Tijdens het logopedisch onderzoek wordt nagegaan welke klanken/-combinaties of woorden moeilijk uitspreekbaar zijn. Vervolgens worden deze klanken via een gedragsmatige aanpak, met ouders als co-therapeuten, aangeleerd en geïmplementeerd in de spontane taal.
In onze praktijk behandelen wij volgende spraakklankstoornissen:
Er zijn verschillende behandelwijzen voor spraakklankstoornissen. Afhankelijk van de aard van het articulatieprobleem en afhankelijk van het kind wordt een behandelwijze gekozen. Dit kan gaan om klassieke articulatietraining, maar ook specifieke behandelingen kunnen worden toegepast afhankelijk van de oorzaak van het articulatieprobleem.
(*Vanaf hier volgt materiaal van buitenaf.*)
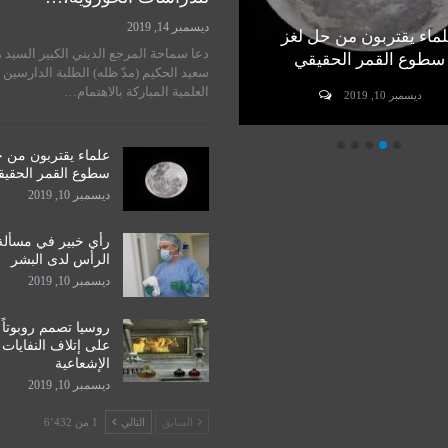
ديسمبر 14, 2019
ماء يقتربون من حل لغز
رأي خبير في مسألة زراعة
دعا سماحة المرجع الديني الكبير السيد 
سطوع القمر الحقيقي
الرأس لدى البشر
سعيد الحكيم (مدّ ظله) الطلبة الدارسين 
العلمية المباركة بالاهتمام…
ديسمبر 10, 2019
ديسمبر 10, 2019
علماء يقتربون من 
سطوع القمر الحقي
ديسمبر 10, 2019
رأي خبير في مسألة
الرأس لدى البشر
ديسمبر 10, 2019
روسيا تصمم روبوتاً
على إتلاف النفايات
الإشعاعية
ديسمبر 10, 2019
السابق
التالي
1 من 6٬432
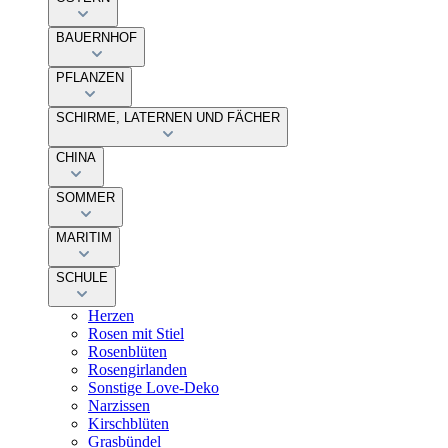
BAUERNHOF
PFLANZEN
SCHIRME, LATERNEN UND FÄCHER
CHINA
SOMMER
MARITIM
SCHULE
Herzen
Rosen mit Stiel
Rosenblüten
Rosengirlanden
Sonstige Love-Deko
Narzissen
Kirschblüten
Grasbündel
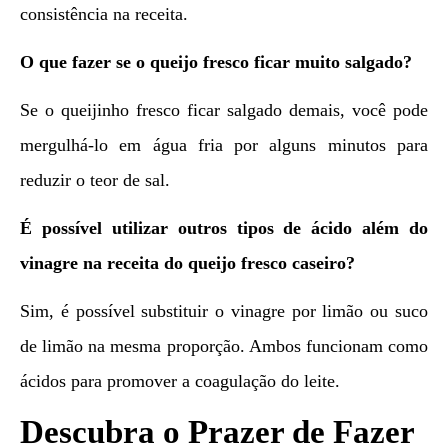
consistência na receita.
O que fazer se o queijo fresco ficar muito salgado?
Se o queijinho fresco ficar salgado demais, você pode
mergulhá-lo em água fria por alguns minutos para
reduzir o teor de sal.
É possível utilizar outros tipos de ácido além do
vinagre na receita do queijo fresco caseiro?
Sim, é possível substituir o vinagre por limão ou suco
de limão na mesma proporção. Ambos funcionam como
ácidos para promover a coagulação do leite.
Descubra o Prazer de Fazer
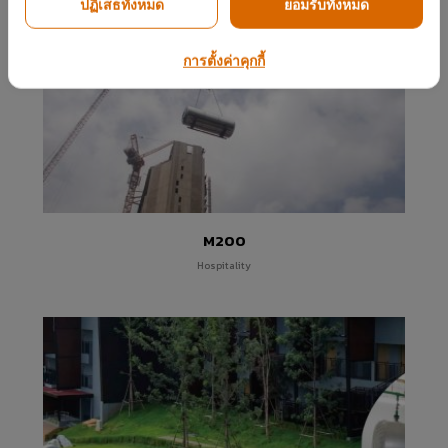
Centrepoint Yangon
ปฏิเสธทั้งหมด
ยอมรับทั้งหมด
Hospitality
การตั้งค่าคุกกี้
M200
Hospitality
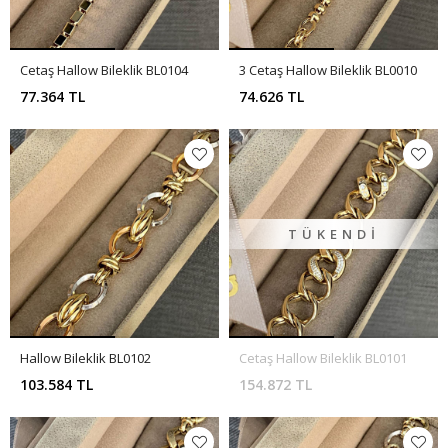
Cetaş Hallow Bileklik BL0104
3 Cetaş Hallow Bileklik BL0010
77.364 TL
74.626 TL
TÜKENDI
Hallow Bileklik BL0102
Cetaş Hallow Bileklik BL0101
103.584 TL
154.872 TL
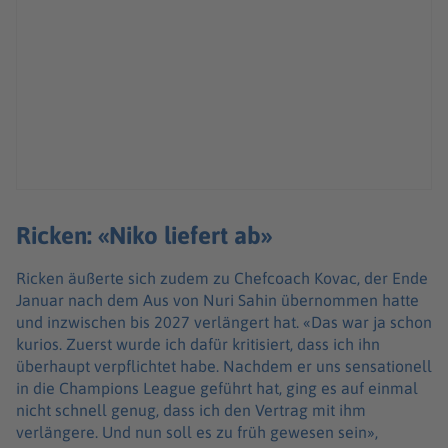
Ricken: «Niko liefert ab»
Ricken äußerte sich zudem zu Chefcoach Kovac, der Ende
Januar nach dem Aus von Nuri Sahin übernommen hatte
und inzwischen bis 2027 verlängert hat. «Das war ja schon
kurios. Zuerst wurde ich dafür kritisiert, dass ich ihn
überhaupt verpflichtet habe. Nachdem er uns sensationell
in die Champions League geführt hat, ging es auf einmal
nicht schnell genug, dass ich den Vertrag mit ihm
verlängere. Und nun soll es zu früh gewesen sein»,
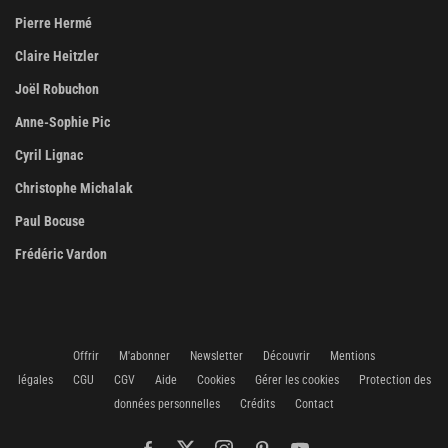
Pierre Hermé
Claire Heitzler
Joël Robuchon
Anne-Sophie Pic
Cyril Lignac
Christophe Michalak
Paul Bocuse
Frédéric Vardon
Offrir
M'abonner
Newsletter
Découvrir
Mentions
légales
CGU
CGV
Aide
Cookies
Gérer les cookies
Protection des
données personnelles
Crédits
Contact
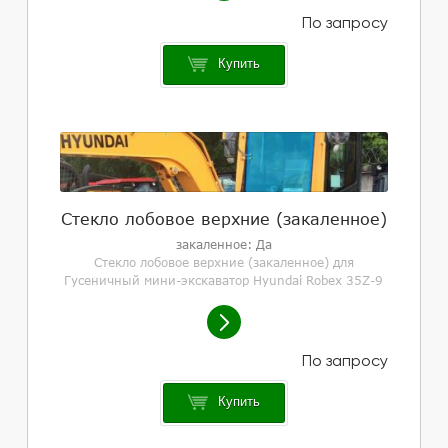
Купить
Стекло лобовое верхние (закаленное)
закаленное: Да
Стекло лобовое верхние (закаленное) для
Гусеничный мини-экскаватор Hyundai Robex 35Z-9
Купить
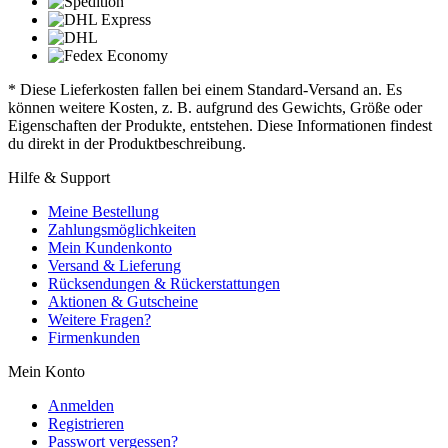
* Diese Lieferkosten fallen bei einem Standard-Versand an. Es
können weitere Kosten, z. B. aufgrund des Gewichts, Größe oder
Eigenschaften der Produkte, entstehen. Diese Informationen findest
du direkt in der Produktbeschreibung.
Hilfe & Support
Meine Bestellung
Zahlungsmöglichkeiten
Mein Kundenkonto
Versand & Lieferung
Rücksendungen & Rückerstattungen
Aktionen & Gutscheine
Weitere Fragen?
Firmenkunden
Mein Konto
Anmelden
Registrieren
Passwort vergessen?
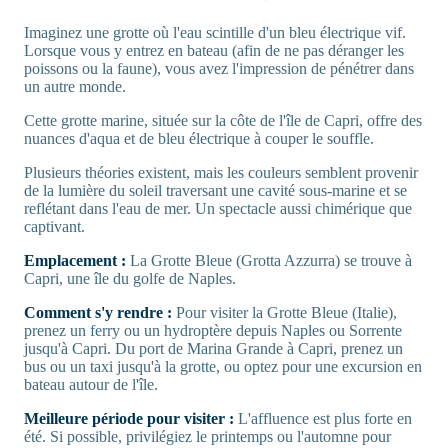
Imaginez une grotte où l'eau scintille d'un bleu électrique vif.
Lorsque vous y entrez en bateau (afin de ne pas déranger les
poissons ou la faune), vous avez l'impression de pénétrer dans
un autre monde.
Cette grotte marine, située sur la côte de l'île de Capri, offre des
nuances d'aqua et de bleu électrique à couper le souffle.
Plusieurs théories existent, mais les couleurs semblent provenir
de la lumière du soleil traversant une cavité sous-marine et se
reflétant dans l'eau de mer. Un spectacle aussi chimérique que
captivant.
Emplacement :
La Grotte Bleue (Grotta Azzurra) se trouve à
Capri, une île du golfe de Naples.
Comment s'y rendre :
Pour visiter la Grotte Bleue (Italie),
prenez un ferry ou un hydroptère depuis Naples ou Sorrente
jusqu'à Capri. Du port de Marina Grande à Capri, prenez un
bus ou un taxi jusqu'à la grotte, ou optez pour une excursion en
bateau autour de l'île.
Meilleure période pour visiter :
L'affluence est plus forte en
été. Si possible, privilégiez le printemps ou l'automne pour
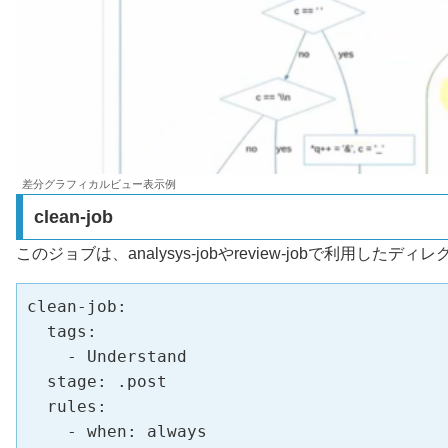
差分グラフィカルビュー表示例
clean-job
このジョブは、analysys-jobやreview-jobで利用し
clean-job:

  tags:

    - Understand

  stage: .post

  rules:

    - when: always
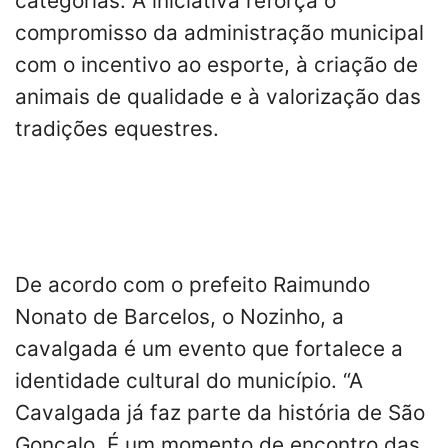
categorias. A iniciativa reforça o
compromisso da administração municipal
com o incentivo ao esporte, à criação de
animais de qualidade e à valorização das
tradições equestres.
De acordo com o prefeito Raimundo
Nonato de Barcelos, o Nozinho, a
cavalgada é um evento que fortalece a
identidade cultural do município. “A
Cavalgada já faz parte da história de São
Gonçalo. É um momento de encontro das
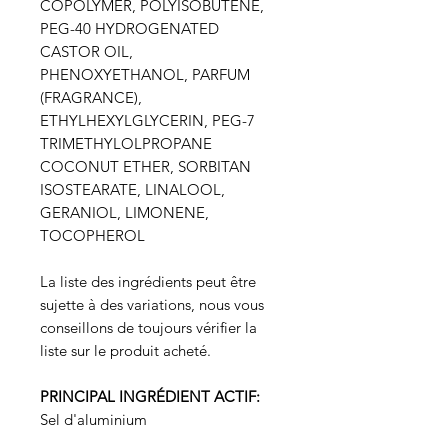
COPOLYMER, POLYISOBUTENE,
PEG-40 HYDROGENATED
CASTOR OIL,
PHENOXYETHANOL, PARFUM
(FRAGRANCE),
ETHYLHEXYLGLYCERIN, PEG-7
TRIMETHYLOLPROPANE
COCONUT ETHER, SORBITAN
ISOSTEARATE, LINALOOL,
GERANIOL, LIMONENE,
TOCOPHEROL
La liste des ingrédients peut être
sujette à des variations, nous vous
conseillons de toujours vérifier la
liste sur le produit acheté.
PRINCIPAL INGRÉDIENT ACTIF:
Sel d'aluminium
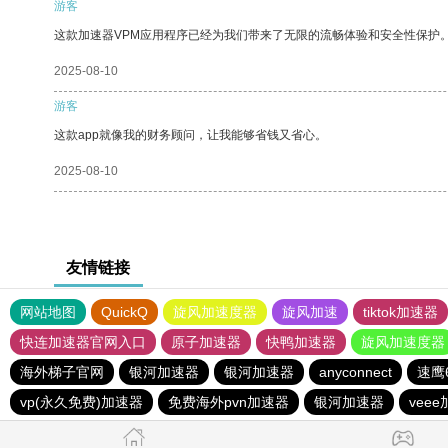
游客
这款加速器VPM应用程序已经为我们带来了无限的流畅体验和安全性保护
2025-08-10
游客
这款app就像我的财务顾问，让我能够省钱又省心。
2025-08-10
友情链接
网站地图
QuickQ
旋风加速度器
旋风加速
tiktok加速器
快连加速器官网入口
原子加速器
快鸭加速器
旋风加速度器
海外梯子官网
银河加速器
银河加速器
anyconnect
速鹰
vp(永久免费)加速器
免费海外pvn加速器
银河加速器
vee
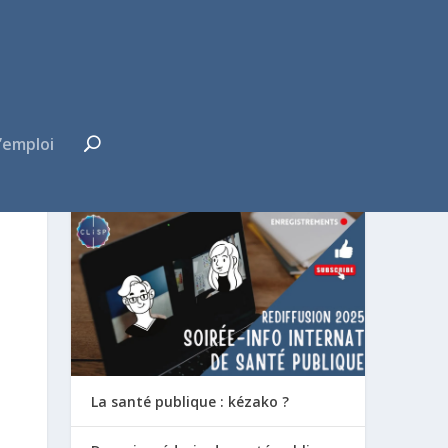
’emploi
FUTUR·E INTERNE ?
La santé publique : kézako ?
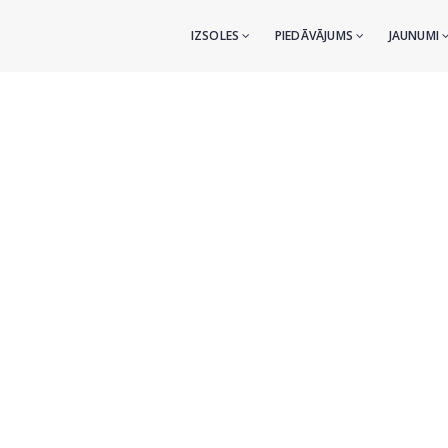
IZSOLES
PIEDĀVĀJUMS
JAUNUMI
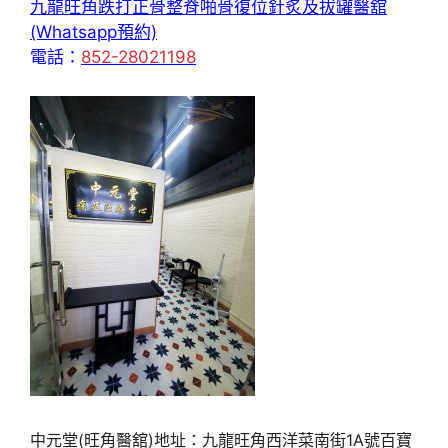
九龍旺角跌打正骨整脊啪骨復位針炙及拔罐醫舘
(Whatsapp預約)
電話：
852-28021198
中元堂(旺角醫舘)地址：九龍旺角西洋菜南街1A號百寶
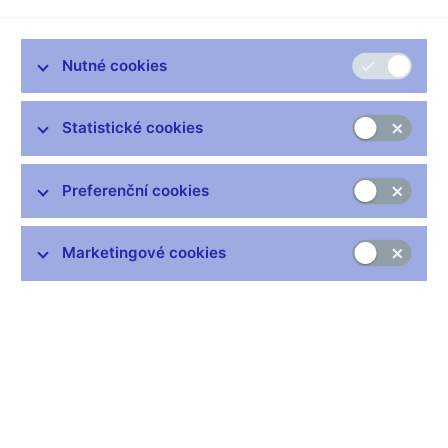
Václav SOCHOR, moderátor
--------------------
Nutné cookies
Česká vláda má dnes naposled projednávat materiál předložený
ministerstvem financí, který má údajně posílit postavení klientů
Statistické cookies
českých bank. Změnami zákonů a dohodami přímo s bankami
se má zákazníkům ulevit. Například se mají zrušit poplatky za
neuznané reklamace nebo za rušení účtů. Přestože iniciativa
Preferenční cookies
vypadá záslužně, má i řadu kritiků. K nim patří také Česká
národní banka. Na lince je její viceguvernér Michal Singer, dobrý
den.
Marketingové cookies
Miroslav SINGER, viceguvernér České národní banky
--------------------
Dobrý den.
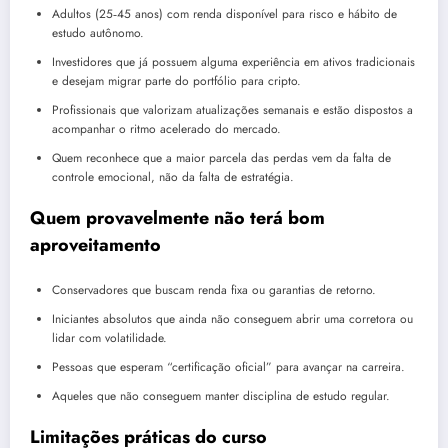
Adultos (25‑45 anos) com renda disponível para risco e hábito de
estudo autônomo.
Investidores que já possuem alguma experiência em ativos tradicionais
e desejam migrar parte do portfólio para cripto.
Profissionais que valorizam atualizações semanais e estão dispostos a
acompanhar o ritmo acelerado do mercado.
Quem reconhece que a maior parcela das perdas vem da falta de
controle emocional, não da falta de estratégia.
Quem provavelmente não terá bom
aproveitamento
Conservadores que buscam renda fixa ou garantias de retorno.
Iniciantes absolutos que ainda não conseguem abrir uma corretora ou
lidar com volatilidade.
Pessoas que esperam “certificação oficial” para avançar na carreira.
Aqueles que não conseguem manter disciplina de estudo regular.
Limitações práticas do curso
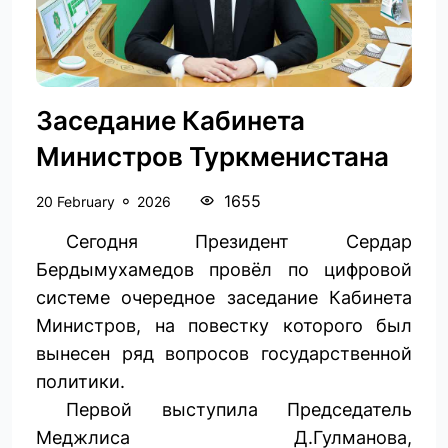
Заседание Кабинета
Министров Туркменистана
1655
20 February
2026
Сегодня Президент Сердар
Бердымухамедов провёл по цифровой
системе очередное заседание Кабинета
Министров, на повестку которого был
вынесен ряд вопросов государственной
политики.
Первой выступила Председатель
Меджлиса Д.Гулманова,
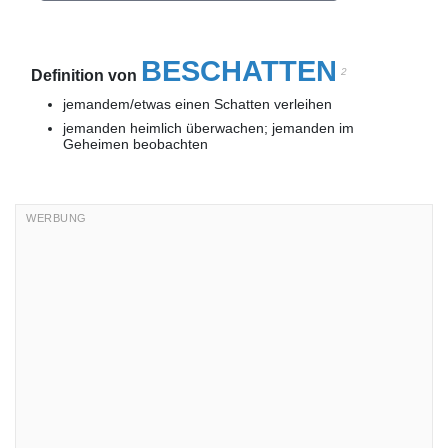
BESCHATTEN
2
Definition von
jemandem/etwas einen Schatten verleihen
jemanden heimlich überwachen; jemanden im
Geheimen beobachten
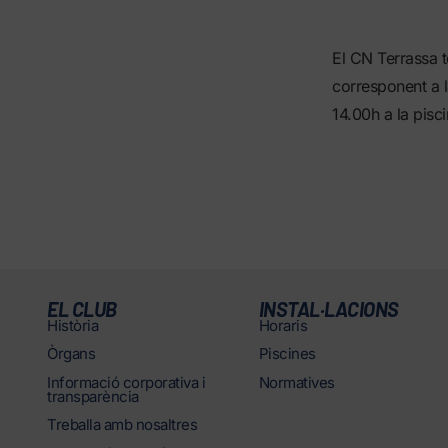
El CN Terrassa t
corresponent a l
14.00h a la pisc
EL CLUB
INSTAL·LACIONS
Història
Horaris
Òrgans
Piscines
Informació corporativa i
Normatives
transparència
Treballa amb nosaltres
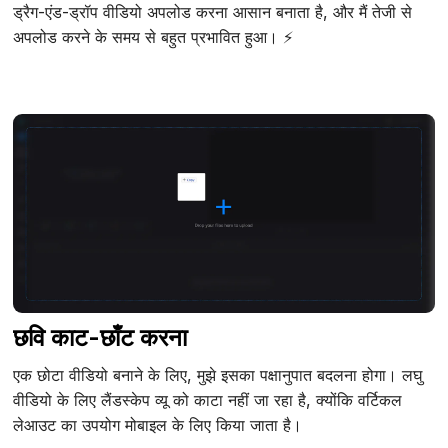
ड्रैग-एंड-ड्रॉप वीडियो अपलोड करना आसान बनाता है, और मैं तेजी से
अपलोड करने के समय से बहुत प्रभावित हुआ। ⚡
छवि काट-छाँट करना
एक छोटा वीडियो बनाने के लिए, मुझे इसका पक्षानुपात बदलना होगा। लघु
वीडियो के लिए लैंडस्केप व्यू को काटा नहीं जा रहा है, क्योंकि वर्टिकल
लेआउट का उपयोग मोबाइल के लिए किया जाता है।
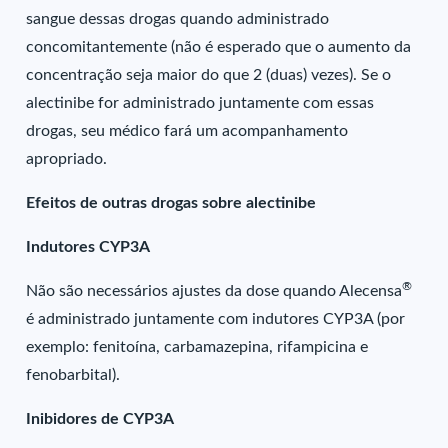
sangue dessas drogas quando administrado
concomitantemente (não é esperado que o aumento da
concentração seja maior do que 2 (duas) vezes). Se o
alectinibe for administrado juntamente com essas
drogas, seu médico fará um acompanhamento
apropriado.
Efeitos de outras drogas sobre alectinibe
Indutores CYP3A
®
Não são necessários ajustes da dose quando Alecensa
é administrado juntamente com indutores CYP3A (por
exemplo: fenitoína, carbamazepina, rifampicina e
fenobarbital).
Inibidores de CYP3A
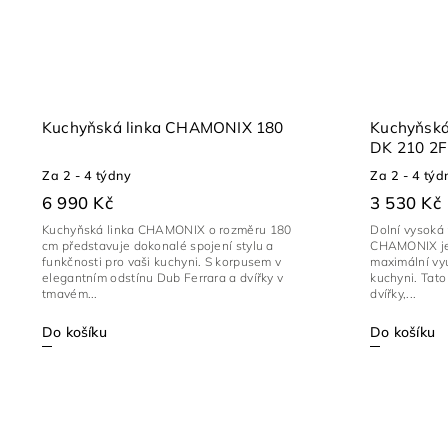
Kuchyňská linka CHAMONIX 180
Kuchyňsk
DK 210 2F
Za 2 - 4 týdny
Za 2 - 4 týd
6 990 Kč
3 530 Kč
Kuchyňská linka CHAMONIX o rozměru 180
Dolní vysoká
cm představuje dokonalé spojení stylu a
CHAMONIX je 
funkčnosti pro vaši kuchyni. S korpusem v
maximální vyu
elegantním odstínu Dub Ferrara a dvířky v
kuchyni. Tat
tmavém...
dvířky,...
Do košíku
Do košíku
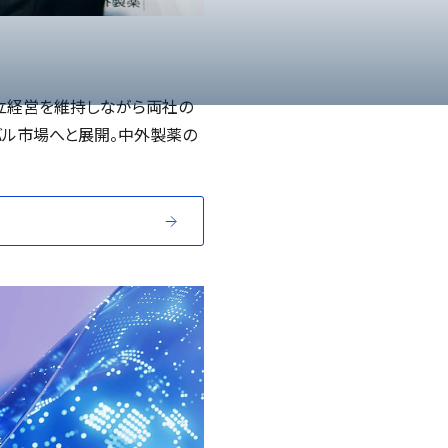
立経営を維持しながら両社の
バル市場へと展開。中外製薬の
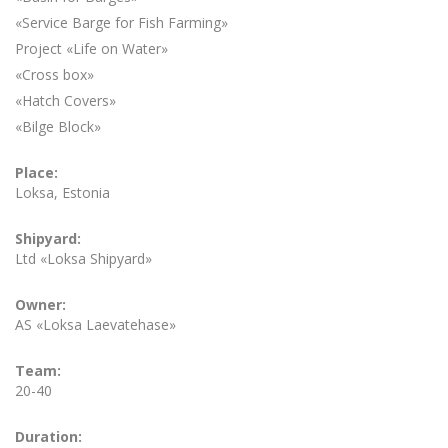
«Service Barge for Fish Farming»
Project «Life on Water»
«Cross box»
«Hatch Covers»
«Bilge Block»
Place:
Loksa, Estonia
Shipyard:
Ltd «Loksa Shipyard»
Owner:
AS «Loksa Laevatehase»
Team:
20-40
Duration:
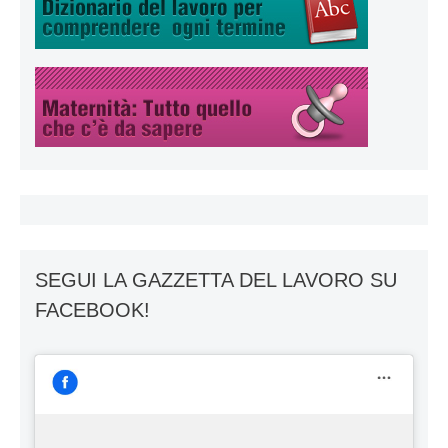
SEGUI LA GAZZETTA DEL LAVORO SU
FACEBOOK!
PROMPT, Hodson & Paden, Metaphon zijn specifieke behandelmethoden waar specifieke opleidingen voor gevolgd werd en literatuur doornomen werd.
Taalstoornissen
De taalontwikkeling verloopt volgens een bepaald patroon (de verschillende stadia van de taalontwikkeling). Bij een aantal kinderen kent deze ontwikkeling een vertraagd of afwijkend verloop. We spreken dan over een dysfatische ontwikkeling of een primaire taalontwikkelingsstoornis. De stoornis treft zowel de ontwikkeling van de taalvorm (verbuigingen en vervoegingen en de zinsbouw), de taalinhoud (woordenschat) als het taalgebruik. Soms vertoont het kind ook kenmerken van hyperkinetisch gedrag en stoornissen in de aandacht en de concentratie. Als de taal zich niet normaal ontwikkelt ten gevolge van een verstandelijke beperking, een gehoorstoornis of een psychische stoornis, dan spreken we van een secundaire taalontwikkelingsstoornis.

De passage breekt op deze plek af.